2. Mashed with the flavor turned up. I don't peel my potatoes, but if you prefer them peeled, go for it before you cut them up. Start cut up potatoes in cold water on the stove. Cook until just tender all the way through. The smaller the pieces, the smaller the cooking time. Make sure your water is well salted. When they're finished, throw them into a pan with some mayo, scallions, and cheddar cheese. Mix them up, breaking them up as chunky or smooth as you'd like. Add bacon in there for extra flavor, and you can add the bacon fat to your potatoes for extra homestyle happiness, or use it to make a gravy. Fresh cracked black pepper is the perfect finisher.
3. Not just any potato salad. Toss peeled, cut, and boiled (or roasted, mmm) around in a simple vinaigrette instead of the heavy traditional ingredients. For the vinaigrette, whisk your favorite vinegar or citrus juice with a good tasting olive oil or melted butter. Zest some lemon or orange in there for more flavor. Fresh cracked black pepper is perfect to finish this one too. Salt to taste. If you'd like, add in some bacon to this one too and use your bacon fat as your oil in your vinaigrette. You won't regret it. I toss in sweet peas and diced cooked carrot for a bit of sweet with my tangy vinegar potato salad.
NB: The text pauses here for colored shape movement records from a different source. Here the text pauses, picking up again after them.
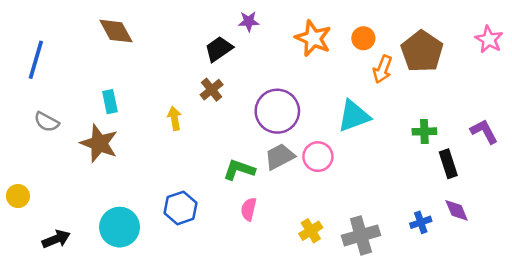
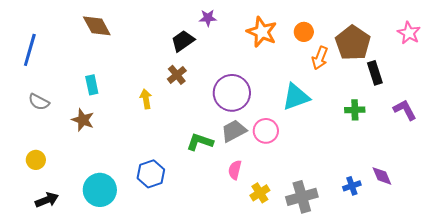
brown star: (99, 143) -> (83, 120), size x0.7
black rectangle: (448, 164) -> (375, 73), moved
yellow circle: (18, 196) -> (36, 160), moved
pink semicircle: (249, 209) -> (235, 170), moved

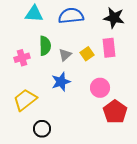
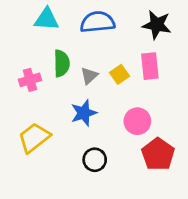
black circle: (42, 129) -> (95, 160), moved

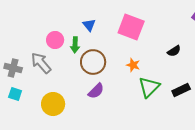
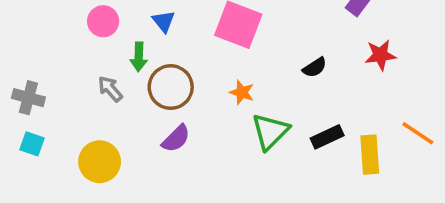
pink circle: (55, 40) -> (103, 21), moved
gray arrow: (41, 63) -> (110, 89), moved, size x0.7

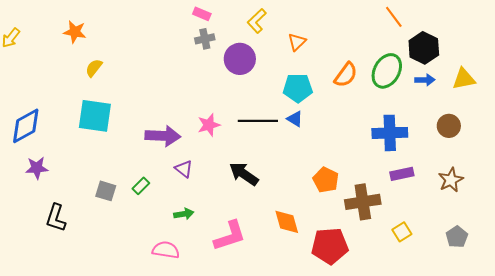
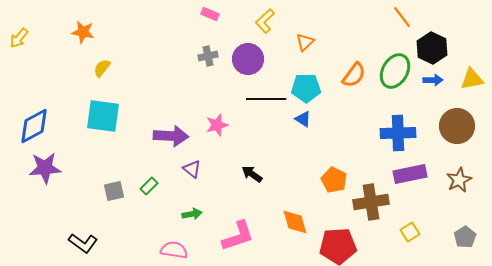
gray cross: (205, 39) -> (208, 56), moved
black line: (258, 121) -> (266, 99), moved
brown circle: (449, 126) -> (457, 126), size x1.5
purple star: (37, 168) -> (45, 168), size x1.4
black arrow: (244, 174) -> (252, 174), size x0.7
purple rectangle: (402, 174) -> (410, 174), size x1.4
gray square: (106, 191) -> (114, 191), turned -30
black L-shape: (56, 218) -> (83, 243), moved, turned -72

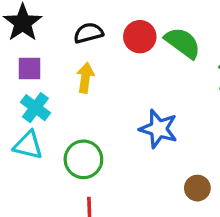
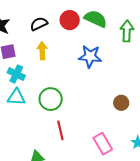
blue star: (159, 129) -> (90, 56), moved

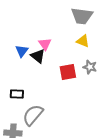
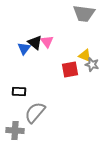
yellow triangle: (83, 41) -> (85, 56), moved
black triangle: (38, 56) -> (35, 43), moved

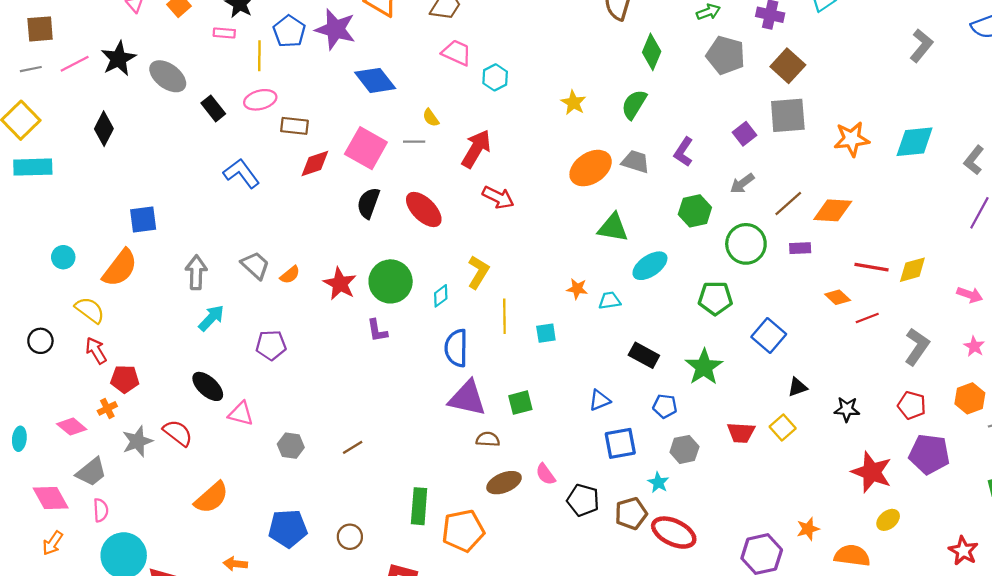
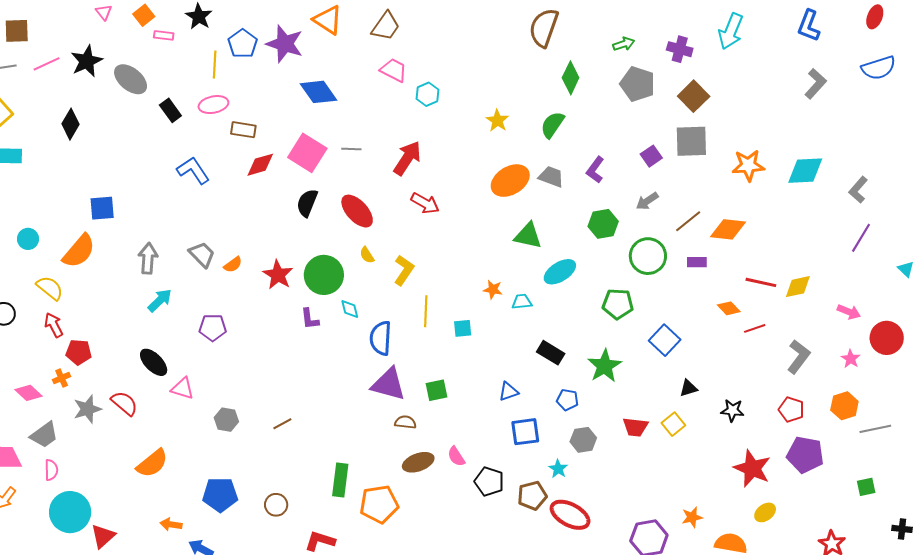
pink rectangle: (224, 33) -> (164, 35), moved
yellow semicircle: (431, 118) -> (367, 255), moved
cyan diamond: (441, 296) -> (350, 309), moved, turned -70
4. Hasselback. So much flavor that you can hardly make yourself stop eating. You cut the potato like you would cut discs, just not cutting all the way through. It should look like an accordion. Put a tiny pat of butter between each crevice , rub the outside with butter, and salt your potatoes with a good flaky salt (I just use kosher). Feel free to use your favorite fresh herbs in the cuts, such as small pieces of basil, little sage pieces, or pieces of parsley. If you want to melt your butter instead to keep your hands cleaner, put the butter in a pan or microwave with the herbs and they will flavor your butter nicely for brushing it on and in the potatoes. Roast them on 400 degrees for 25-30 minutes, then take them out and let them rest for a few. Sprinkle on a little parmesan or dollop some sour cream on top for an even greater treat.
5. Marinated. Cut up peeled potatoes and toss them in a baggie or self-made foil packet with salt, lime pepper or lemon pepper (zest and cracked black pepper that has been allowed to sit for a couple days), lemon or lime zest, a slice of onion, garlic powder. Let them hang out in this mixture for anywhere from a half-hour to overnight. Turn the oven on 400 and roast them for 30-45 minutes, stirring them around about halfway through cook time. Feel free to change up the add-ins. Cook them on the stove if you don't want to wait for the oven or the oven is occupied. Cut them to grill up without falling through the grate if you want them to have some grill action. You can even microwave them, the consistency will just be different.